We at Foresight see a lot of nanotech websites and books of limited usefulness, to put it nicely. For quite a while I’ve been getting ads for an online multimedia library on nanotechnology from Nanopolis, and ignoring them.

Now for the first I dug around in their website a bit and am pleased to be able to say that their nanotechnology product might actually be useful in learning key technical concepts. Personally I find it hard to learn these things from just text and two dimensional static graphics, all in black-and-white only in most books. Nanopolis has built a large collection of animated, annotated color graphics and accompanying text, with a “Legend” button that adds labels to the graphics whenever you need them.

I watched a few of the samples on the site, and the combination of color and movement with both text and optional labels seems to really help in making these complex concepts easier to understand (and a lot less boring to learn). If you can’t afford their prices (US$120-360), maybe you could offer to help them with the English on their website, which could use some tweaking. Regarding technical accuracy, see the quotes from scientists.

I can’t say yet whether the topic coverage is extensive enough, but if I were trying to learn these things now, on my own, I’d probably spring for this product.

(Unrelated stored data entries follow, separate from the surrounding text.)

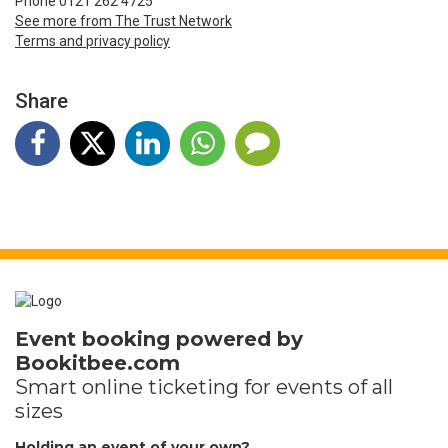
Phone 0121 262 4725
See more from The Trust Network
Terms and privacy policy
Share
Event booking powered by
Bookitbee.com
Smart online
ticketing
for events of all
sizes
Holding an event of your own?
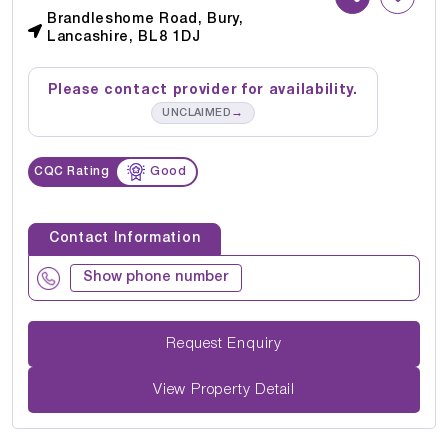
Brandleshome Road, Bury,
Lancashire, BL8 1DJ
Please contact provider for availability.
→
UNCLAIMED
CQC Rating
Good
Contact Information
Show phone number
Request Enquiry
View Property Detail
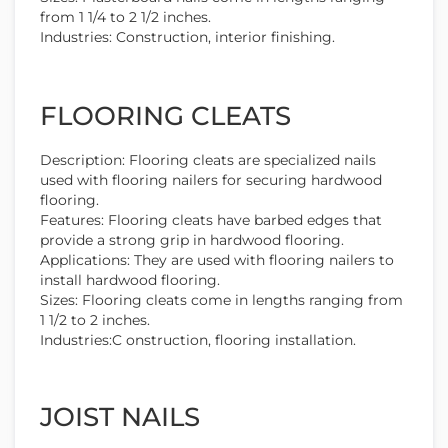
from 1 1/4 to 2 1/2 inches.
Industries: Construction, interior finishing.
FLOORING CLEATS
Description: Flooring cleats are specialized nails
used with flooring nailers for securing hardwood
flooring.
Features: Flooring cleats have barbed edges that
provide a strong grip in hardwood flooring.
Applications: They are used with flooring nailers to
install hardwood flooring.
Sizes: Flooring cleats come in lengths ranging from
1 1/2 to 2 inches.
Industries:C onstruction, flooring installation.
JOIST NAILS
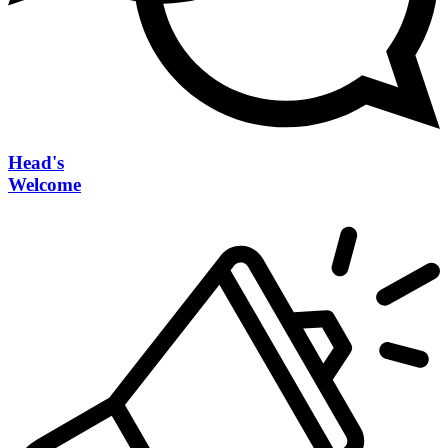
Head's
Welcome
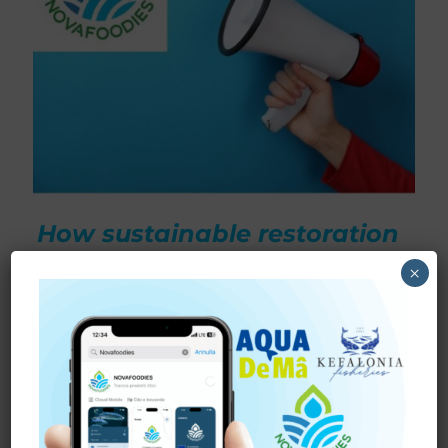
How sustainable restoration
waste is becoming a
×
high‑value resource for
functional foods,
biotechnology, and
blue‑economy innovation.
The oceans hold extraordinary potential for the future of
food. Yet, unlocking this potential sustainably — while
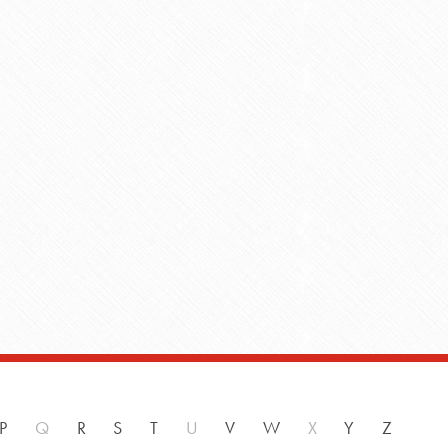
P
Q
R
S
T
U
V
W
X
Y
Z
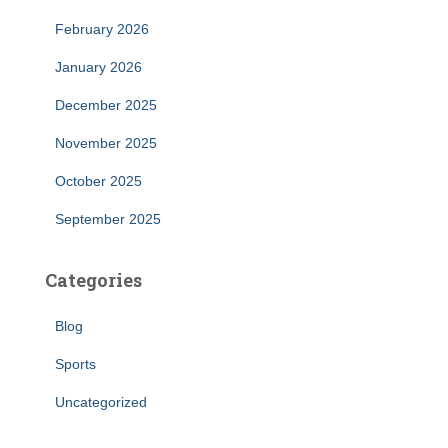
February 2026
January 2026
December 2025
November 2025
October 2025
September 2025
Categories
Blog
Sports
Uncategorized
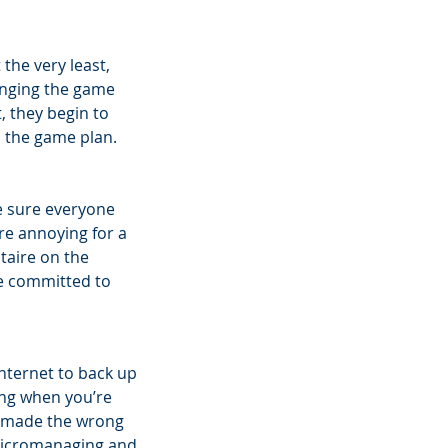
the very least, 
nging the game 
, they begin to 
o the game plan. 
e sure everyone 
re annoying for a 
taire on the 
e committed to 
ternet to back up 
ng when you’re 
I made the wrong 
 micromanaging and 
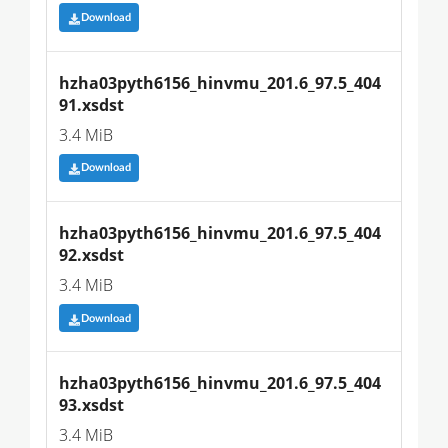
Download
hzha03pyth6156_hinvmu_201.6_97.5_404
91.xsdst
3.4 MiB
Download
hzha03pyth6156_hinvmu_201.6_97.5_404
92.xsdst
3.4 MiB
Download
hzha03pyth6156_hinvmu_201.6_97.5_404
93.xsdst
3.4 MiB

I could do a more thorough review if I had a review copy of the full product (hint hint). —Christine

3 Responses to “Surprisingly, nanotechnology multimedia actually looks useful”

  1. Patrick Lin Says:

    Speaking of useful, Chris, I don’t think I’ve told you how much I enjoy your blog posts…some of the most insightful and objective stuff I’ve read in nanotechnology/ethics!

    - Pat

  2. Ryan Mahoski Says:

    I agree, learning spatial concepts from a strong video presentation tends to be more intuitive than text-based materials. Nanopolis’ examples are intriguing enough, but before I spend $hundreds I would need some assurance their information is current. Some of their advertised products appear to be over four years old. It is unclear to me whether or not Nanopolis updates its products as technology progresses. Good post. Subscribed (RSS)!

  3. Dan BOG Says:

    Thank you all very much for your constructive comments on Nanopolis.

    Concerning the updates of the http://www.nanopolis.net published content (some 3,000 e-learning pages in the field of Synchrotron Light, Neutrons and Nanotechnology), please don’t forget that the Nanopolis concept itself is based on an e-collaborative platform with a co-editorial e-room procedure gathering over than 350 academic research groups for up to date transposals of today’s knowledge in the nanoscale science and engineering.

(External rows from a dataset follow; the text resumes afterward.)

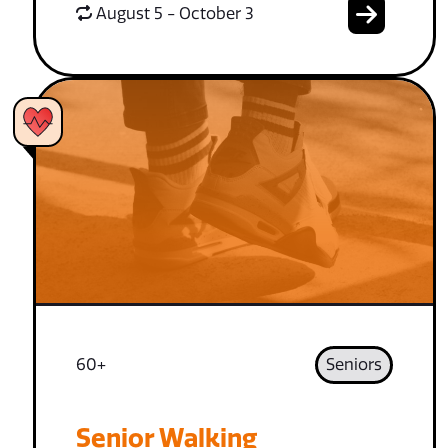
August 5 - October 3
60+
Seniors
Senior Walking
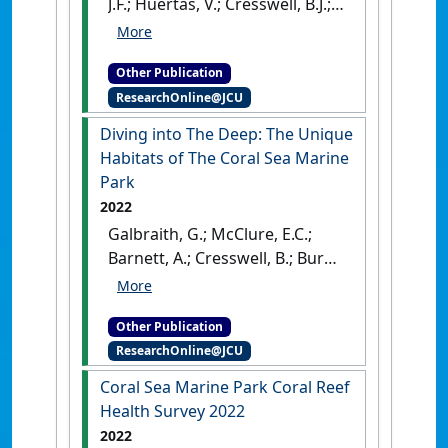
J.F.; Huertas, V.; Cresswell, B.J.;
Galbraith, G.F.; McClure, E.C.
(2023)
Coral Sea Marine Park
Other Publication
Coral Reef Health Survey 2023
.
ResearchOnline@JCU
Townsville, QLD, Australia:
[Report]
[DOI]
Diving into The Deep: The Unique
Habitats of The Coral Sea Marine
Park
2022
Galbraith, G.; McClure, E.C.;
Barnett, A.; Cresswell, B.; Burn,
D.; Huertas Martin, V.;
Pratchett, M.; Hoey, A. (2022)
Other Publication
Diving into The Deep: The
ResearchOnline@JCU
Unique Habitats of The Coral
Sea Marine Park
.
Townsville,
Coral Sea Marine Park Coral Reef
QLD, Australia: [Report]
[DOI]
Health Survey 2022
2022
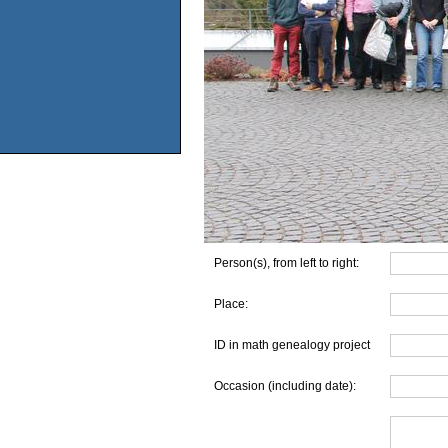
Person(s), from left to right:
Place:
ID in math genealogy project
Occasion (including date):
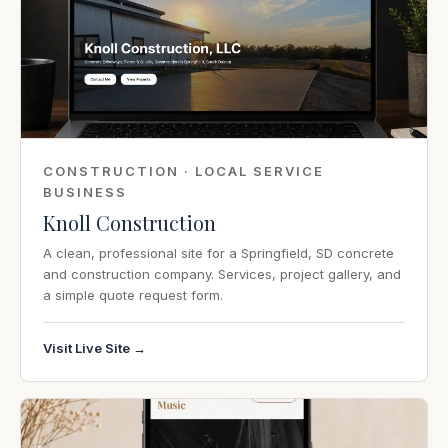
CONSTRUCTION · LOCAL SERVICE
BUSINESS
Knoll Construction
A clean, professional site for a Springfield, SD concrete
and construction company. Services, project gallery, and
a simple quote request form.
Visit Live Site →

    Also the next generation of the Nanopolis Online Multimedia Library (http://online.nanopolis.net) will bring more flexibility to educators, such as allowing them to include more than 10,000 scientific validated animations into their Power Point live lectures, slides or other support documents, and for co-authors/researchers the option of online auto-editing.

    Moreover, this would also be compatible with online evaluation and class management tools.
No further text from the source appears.